When riving to Hill City from Rapid City, it is nearly impossible to miss the train that greets one as they are about to enter Main Street. That train is Engine Number 7, a part of the Black Hills Central Railroad and 1880 Train.
This May, Engine Number 7 turned 100 years old.
On Friday, May 10, a birthday party along with the seasonal opening of the 1880 Train was held.
Mike Grimm, operations manager for the 1880 Train, gave a history of the train at the celebration.
“I started here in 1987, and when I got to work here, Engine 7 was sitting out here on cribbing,” Grimm said. “They had some sort of a problem with it a few years before, and it was all torn apart. One of my first jobs was to help get it back down on its wheels. We got it moved down to the shop. We didn’t do anything more with it for several years.”
When the railroad was sold in 1990, the new owners were interested in getting it back into service.
At the time, Grimm said, there was only one engine functioning, so they understood the need to get Engine 7 working again, which happened in 1993.
It did OK then, Grimm said, but it is not the best engine in the world for its location.
“It was designed to be more of a short-line train where it ran on flatter grades with fewer curves,” Grimm said.
They soon discovered that the fuel consumption in Engine 7 was “atrocious,” Grimm said.

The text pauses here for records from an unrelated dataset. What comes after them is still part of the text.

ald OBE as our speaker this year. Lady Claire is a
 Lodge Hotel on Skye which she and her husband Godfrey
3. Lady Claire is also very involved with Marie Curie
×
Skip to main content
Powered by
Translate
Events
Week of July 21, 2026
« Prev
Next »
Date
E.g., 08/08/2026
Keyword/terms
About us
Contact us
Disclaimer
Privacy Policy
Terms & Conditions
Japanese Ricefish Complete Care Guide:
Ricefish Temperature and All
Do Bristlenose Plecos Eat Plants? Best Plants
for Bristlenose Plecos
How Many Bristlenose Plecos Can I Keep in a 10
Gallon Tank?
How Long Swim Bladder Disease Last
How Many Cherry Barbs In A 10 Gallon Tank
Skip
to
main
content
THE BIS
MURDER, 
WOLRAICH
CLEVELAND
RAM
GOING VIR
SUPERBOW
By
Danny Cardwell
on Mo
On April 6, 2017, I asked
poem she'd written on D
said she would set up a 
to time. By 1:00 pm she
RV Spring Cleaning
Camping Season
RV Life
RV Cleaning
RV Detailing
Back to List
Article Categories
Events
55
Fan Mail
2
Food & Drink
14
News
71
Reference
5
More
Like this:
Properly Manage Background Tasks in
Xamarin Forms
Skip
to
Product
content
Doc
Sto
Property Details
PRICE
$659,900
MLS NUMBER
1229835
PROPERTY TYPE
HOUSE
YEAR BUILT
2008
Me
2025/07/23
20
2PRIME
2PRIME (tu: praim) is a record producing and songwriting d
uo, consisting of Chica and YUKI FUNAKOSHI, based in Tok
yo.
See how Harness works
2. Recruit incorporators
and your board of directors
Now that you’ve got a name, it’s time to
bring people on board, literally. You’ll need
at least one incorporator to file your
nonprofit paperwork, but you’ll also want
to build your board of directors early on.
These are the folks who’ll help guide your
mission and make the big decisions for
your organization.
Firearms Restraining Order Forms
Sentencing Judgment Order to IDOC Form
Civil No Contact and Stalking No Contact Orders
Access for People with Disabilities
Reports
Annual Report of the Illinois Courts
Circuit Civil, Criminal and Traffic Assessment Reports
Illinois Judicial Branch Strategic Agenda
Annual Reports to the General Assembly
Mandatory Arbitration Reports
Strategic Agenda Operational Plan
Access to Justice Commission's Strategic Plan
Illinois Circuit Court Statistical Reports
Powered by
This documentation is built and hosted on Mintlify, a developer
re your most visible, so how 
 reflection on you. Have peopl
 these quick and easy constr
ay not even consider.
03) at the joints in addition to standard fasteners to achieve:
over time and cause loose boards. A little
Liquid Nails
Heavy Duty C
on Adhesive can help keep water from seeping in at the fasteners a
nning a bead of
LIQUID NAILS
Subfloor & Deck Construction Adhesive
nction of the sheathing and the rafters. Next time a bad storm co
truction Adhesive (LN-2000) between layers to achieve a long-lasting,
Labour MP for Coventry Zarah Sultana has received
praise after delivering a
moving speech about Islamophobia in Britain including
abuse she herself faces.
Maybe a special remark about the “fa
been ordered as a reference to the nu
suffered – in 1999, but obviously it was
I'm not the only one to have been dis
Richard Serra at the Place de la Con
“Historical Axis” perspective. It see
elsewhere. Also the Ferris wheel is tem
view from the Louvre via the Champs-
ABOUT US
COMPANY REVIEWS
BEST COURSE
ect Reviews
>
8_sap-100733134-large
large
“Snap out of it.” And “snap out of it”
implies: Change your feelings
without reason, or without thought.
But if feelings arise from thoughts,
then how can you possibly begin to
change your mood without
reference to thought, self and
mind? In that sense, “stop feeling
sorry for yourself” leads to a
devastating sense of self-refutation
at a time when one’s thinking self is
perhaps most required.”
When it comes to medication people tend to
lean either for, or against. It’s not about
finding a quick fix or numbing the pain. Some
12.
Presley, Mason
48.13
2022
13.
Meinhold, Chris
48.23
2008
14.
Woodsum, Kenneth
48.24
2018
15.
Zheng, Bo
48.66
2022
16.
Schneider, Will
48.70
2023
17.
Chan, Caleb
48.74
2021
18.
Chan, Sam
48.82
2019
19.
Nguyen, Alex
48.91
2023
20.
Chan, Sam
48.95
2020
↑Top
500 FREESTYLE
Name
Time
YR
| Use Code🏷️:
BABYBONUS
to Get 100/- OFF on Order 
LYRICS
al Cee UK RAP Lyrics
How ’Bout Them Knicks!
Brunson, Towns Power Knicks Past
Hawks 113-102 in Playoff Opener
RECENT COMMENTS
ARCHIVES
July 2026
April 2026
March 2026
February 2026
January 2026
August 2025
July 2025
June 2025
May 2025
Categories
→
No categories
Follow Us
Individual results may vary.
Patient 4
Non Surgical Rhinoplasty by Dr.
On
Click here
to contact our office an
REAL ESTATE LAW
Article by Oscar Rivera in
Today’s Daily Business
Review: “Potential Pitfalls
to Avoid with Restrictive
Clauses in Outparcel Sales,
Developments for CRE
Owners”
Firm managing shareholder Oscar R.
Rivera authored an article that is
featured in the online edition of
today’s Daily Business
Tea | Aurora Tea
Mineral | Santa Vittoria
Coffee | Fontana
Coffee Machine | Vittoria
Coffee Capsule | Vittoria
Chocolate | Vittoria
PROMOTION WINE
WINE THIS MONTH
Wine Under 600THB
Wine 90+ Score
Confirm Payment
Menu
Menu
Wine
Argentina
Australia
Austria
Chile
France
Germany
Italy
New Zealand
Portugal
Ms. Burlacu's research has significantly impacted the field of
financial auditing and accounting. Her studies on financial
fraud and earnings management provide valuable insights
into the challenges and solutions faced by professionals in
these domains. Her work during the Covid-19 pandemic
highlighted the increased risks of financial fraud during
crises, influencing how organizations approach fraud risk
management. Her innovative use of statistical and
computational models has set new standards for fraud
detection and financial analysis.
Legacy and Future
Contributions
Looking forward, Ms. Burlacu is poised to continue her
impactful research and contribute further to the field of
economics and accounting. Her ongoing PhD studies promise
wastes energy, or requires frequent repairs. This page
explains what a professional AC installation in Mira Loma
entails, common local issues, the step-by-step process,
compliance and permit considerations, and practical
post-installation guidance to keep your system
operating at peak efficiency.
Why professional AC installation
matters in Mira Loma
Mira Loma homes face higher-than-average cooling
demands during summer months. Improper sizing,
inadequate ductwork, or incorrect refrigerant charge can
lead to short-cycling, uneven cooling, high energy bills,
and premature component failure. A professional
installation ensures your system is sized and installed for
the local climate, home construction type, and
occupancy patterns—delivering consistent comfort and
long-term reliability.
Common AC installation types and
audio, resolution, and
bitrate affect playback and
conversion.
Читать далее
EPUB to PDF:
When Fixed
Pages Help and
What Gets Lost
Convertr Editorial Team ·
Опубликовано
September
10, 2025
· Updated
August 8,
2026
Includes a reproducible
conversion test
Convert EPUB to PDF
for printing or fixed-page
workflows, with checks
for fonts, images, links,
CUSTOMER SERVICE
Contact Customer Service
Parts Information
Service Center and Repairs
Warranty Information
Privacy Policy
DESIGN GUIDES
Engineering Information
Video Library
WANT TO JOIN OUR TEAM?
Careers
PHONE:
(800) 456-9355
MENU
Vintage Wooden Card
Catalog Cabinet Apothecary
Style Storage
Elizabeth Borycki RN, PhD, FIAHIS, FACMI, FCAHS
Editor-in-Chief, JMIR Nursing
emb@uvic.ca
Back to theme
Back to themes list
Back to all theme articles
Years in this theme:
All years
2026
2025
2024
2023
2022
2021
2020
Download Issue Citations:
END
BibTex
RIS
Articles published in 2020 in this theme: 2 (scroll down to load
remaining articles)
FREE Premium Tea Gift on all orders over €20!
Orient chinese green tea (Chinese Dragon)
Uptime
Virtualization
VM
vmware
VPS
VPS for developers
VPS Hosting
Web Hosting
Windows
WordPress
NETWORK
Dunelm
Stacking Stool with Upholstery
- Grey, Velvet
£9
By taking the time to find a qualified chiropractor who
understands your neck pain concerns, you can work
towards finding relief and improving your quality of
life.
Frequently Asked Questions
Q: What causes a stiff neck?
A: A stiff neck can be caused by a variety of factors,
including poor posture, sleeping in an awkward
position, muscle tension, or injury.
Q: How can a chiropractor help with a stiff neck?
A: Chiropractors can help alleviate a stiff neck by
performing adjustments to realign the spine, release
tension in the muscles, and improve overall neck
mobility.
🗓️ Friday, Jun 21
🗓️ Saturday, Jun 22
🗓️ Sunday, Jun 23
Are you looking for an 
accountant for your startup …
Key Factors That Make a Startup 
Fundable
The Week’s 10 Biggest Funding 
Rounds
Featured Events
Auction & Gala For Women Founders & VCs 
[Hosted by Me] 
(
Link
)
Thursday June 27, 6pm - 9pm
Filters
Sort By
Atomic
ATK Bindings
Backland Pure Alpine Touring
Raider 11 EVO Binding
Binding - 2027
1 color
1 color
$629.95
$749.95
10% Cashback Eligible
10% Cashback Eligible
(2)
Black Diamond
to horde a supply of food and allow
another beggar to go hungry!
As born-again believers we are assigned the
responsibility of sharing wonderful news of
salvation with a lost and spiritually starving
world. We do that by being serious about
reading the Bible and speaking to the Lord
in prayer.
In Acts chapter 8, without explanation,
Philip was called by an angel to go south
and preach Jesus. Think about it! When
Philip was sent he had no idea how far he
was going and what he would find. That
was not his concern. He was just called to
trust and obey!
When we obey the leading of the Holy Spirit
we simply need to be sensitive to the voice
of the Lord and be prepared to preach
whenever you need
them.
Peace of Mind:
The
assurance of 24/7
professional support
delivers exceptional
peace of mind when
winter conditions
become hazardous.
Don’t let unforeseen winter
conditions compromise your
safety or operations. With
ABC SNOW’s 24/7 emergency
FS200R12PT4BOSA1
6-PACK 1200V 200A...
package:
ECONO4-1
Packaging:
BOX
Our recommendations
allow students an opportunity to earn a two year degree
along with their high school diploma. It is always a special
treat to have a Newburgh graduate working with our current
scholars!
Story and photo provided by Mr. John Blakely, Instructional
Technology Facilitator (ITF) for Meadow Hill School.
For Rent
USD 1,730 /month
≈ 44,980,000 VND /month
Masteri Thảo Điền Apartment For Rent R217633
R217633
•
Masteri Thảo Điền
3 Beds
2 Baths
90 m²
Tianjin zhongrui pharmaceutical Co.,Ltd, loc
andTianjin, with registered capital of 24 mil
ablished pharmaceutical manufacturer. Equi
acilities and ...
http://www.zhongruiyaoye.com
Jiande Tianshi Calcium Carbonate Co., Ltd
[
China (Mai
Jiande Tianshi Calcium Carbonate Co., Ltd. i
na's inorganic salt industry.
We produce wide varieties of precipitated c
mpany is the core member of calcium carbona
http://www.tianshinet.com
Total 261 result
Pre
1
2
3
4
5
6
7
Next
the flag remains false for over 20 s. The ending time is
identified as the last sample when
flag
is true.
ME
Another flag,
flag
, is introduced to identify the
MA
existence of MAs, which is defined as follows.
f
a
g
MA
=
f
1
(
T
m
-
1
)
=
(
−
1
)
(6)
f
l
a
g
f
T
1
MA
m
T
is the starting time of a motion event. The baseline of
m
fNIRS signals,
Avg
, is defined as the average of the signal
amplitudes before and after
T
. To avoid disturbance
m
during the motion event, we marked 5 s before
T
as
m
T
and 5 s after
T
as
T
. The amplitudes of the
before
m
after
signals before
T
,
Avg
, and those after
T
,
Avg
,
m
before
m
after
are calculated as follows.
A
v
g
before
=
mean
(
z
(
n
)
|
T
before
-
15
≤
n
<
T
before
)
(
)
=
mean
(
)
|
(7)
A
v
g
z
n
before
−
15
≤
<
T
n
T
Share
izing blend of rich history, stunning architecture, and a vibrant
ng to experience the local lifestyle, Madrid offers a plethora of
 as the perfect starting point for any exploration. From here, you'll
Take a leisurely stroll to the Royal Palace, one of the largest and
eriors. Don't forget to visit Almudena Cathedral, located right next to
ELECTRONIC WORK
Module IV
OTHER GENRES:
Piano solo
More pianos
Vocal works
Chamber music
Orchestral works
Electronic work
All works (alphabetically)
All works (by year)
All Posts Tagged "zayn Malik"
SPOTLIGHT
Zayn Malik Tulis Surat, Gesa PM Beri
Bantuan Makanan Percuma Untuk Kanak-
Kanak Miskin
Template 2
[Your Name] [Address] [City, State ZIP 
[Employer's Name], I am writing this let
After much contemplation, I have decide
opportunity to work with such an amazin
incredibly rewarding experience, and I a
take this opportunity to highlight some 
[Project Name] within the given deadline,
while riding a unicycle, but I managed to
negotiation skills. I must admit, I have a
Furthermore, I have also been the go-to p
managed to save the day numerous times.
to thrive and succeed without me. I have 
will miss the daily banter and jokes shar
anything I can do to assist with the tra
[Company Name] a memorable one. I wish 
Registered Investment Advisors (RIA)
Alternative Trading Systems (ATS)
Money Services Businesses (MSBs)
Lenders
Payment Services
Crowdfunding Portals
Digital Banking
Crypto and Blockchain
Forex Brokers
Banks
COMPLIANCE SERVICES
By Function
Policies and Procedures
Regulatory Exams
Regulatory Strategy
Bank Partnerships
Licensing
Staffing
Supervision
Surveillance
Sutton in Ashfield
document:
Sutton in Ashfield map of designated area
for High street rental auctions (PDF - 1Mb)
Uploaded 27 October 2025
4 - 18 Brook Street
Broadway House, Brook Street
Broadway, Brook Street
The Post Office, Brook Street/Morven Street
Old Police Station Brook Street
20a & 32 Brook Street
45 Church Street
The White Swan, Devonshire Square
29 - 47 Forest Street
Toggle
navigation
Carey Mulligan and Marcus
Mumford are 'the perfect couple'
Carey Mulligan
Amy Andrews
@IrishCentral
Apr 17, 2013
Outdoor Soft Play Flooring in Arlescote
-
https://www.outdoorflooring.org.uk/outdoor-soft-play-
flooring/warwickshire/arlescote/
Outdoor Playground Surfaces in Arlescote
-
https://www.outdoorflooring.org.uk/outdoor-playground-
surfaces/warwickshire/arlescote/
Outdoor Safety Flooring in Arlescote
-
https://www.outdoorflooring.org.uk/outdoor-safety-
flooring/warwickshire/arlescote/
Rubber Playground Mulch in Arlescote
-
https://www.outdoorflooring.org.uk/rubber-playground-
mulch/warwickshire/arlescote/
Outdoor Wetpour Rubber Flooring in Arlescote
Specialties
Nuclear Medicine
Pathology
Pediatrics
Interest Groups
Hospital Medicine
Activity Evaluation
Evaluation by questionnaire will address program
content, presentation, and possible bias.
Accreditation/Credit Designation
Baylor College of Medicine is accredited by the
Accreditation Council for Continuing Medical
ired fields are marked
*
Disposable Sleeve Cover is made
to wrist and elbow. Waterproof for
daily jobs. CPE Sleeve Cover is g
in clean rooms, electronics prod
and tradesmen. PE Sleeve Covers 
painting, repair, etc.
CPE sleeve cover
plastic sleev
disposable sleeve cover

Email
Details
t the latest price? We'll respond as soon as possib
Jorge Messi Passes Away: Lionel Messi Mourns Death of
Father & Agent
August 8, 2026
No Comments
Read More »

Their other train at the time would use 110 gallons of fuel and about 1,100 gallons of water to go from Keystone and back while pulling four cars, Grimm said, while Engine 7 would burn 250 gallons of fuel and nearly 3,000 gallons of water to do the same trek.
As fuel prices increased every year, running Engine 7 became more of a concern, Grimm said.
It got to the point where four cars would barely make it, so they got more engines to pull the cars. Engine 7 was originally built to burn coal, but that was short-lived.
“They got tired of shoveling coal,” Grimm said.
It was converted to oil in 1923, and they bought a special tank for it that would fit in the tender. That apparatus was still on the train when it came to the Black Hills Central Railroad around 1960, Grimm said.
Engine 7 has been involved in different movies, Grimm said, including two episodes of “Gunsmoke.”
Engine 7, though, is no longer used today.
The Federal Railroad Administration requires steam locomotives to undergo a boiler inspection every 1,472 days of service or 15 years, whichever comes first. That ran out in 2012, Grimm said.
“It is a big deal,” he said. “It would take two or three of us most of a year to complete that inspection. When that came due, we talked about whether we wanted to do it or not. The days that we used it were dwindling down and down…and it would be a big expense to do this inspection. So we chose not to keep it in service.”
One day, Grimm said, he would love to get it running again, and they are interested in preserving the equipment and keeping history alive.
However, he said, they need to be mindful of the finances.
“You can spend an awful lot of money around here,” he said. “And that could jeopardize the whole thing if you spend it in the wrong spot. I would love to get it back in service, but right now it doesn’t make a lot of sense. It is not really designed to run on the railroad like we have here. Having it sit up by the highway is doing us more good than having it run.”
Making art out of history
Trains are a living link to the history of this nation.
Rick Mills, curator of the South Dakota State Railroad Museum, came up with a way to link the history of railroads to today.
The museum came up with an art project where students from high schools from around the state would create artwork of trains on old ledger paper.
The artwork, from over 20 students from around the state, is now on display at the museum through October. The exhibit was first unveiled on Friday, May 10.
“This is our first year doing it,” Mills said. “People love it.”
The contest was open to students in grades four through 12.
The students in grades fourth through eighth just had to depict something related to trains in their art while the students in grades nine through 12 had to depict South Dakota history.
The pieces of art can be purchased. Mills said the cost for them range between $25 and $100, depending on how the picture placed in the contest.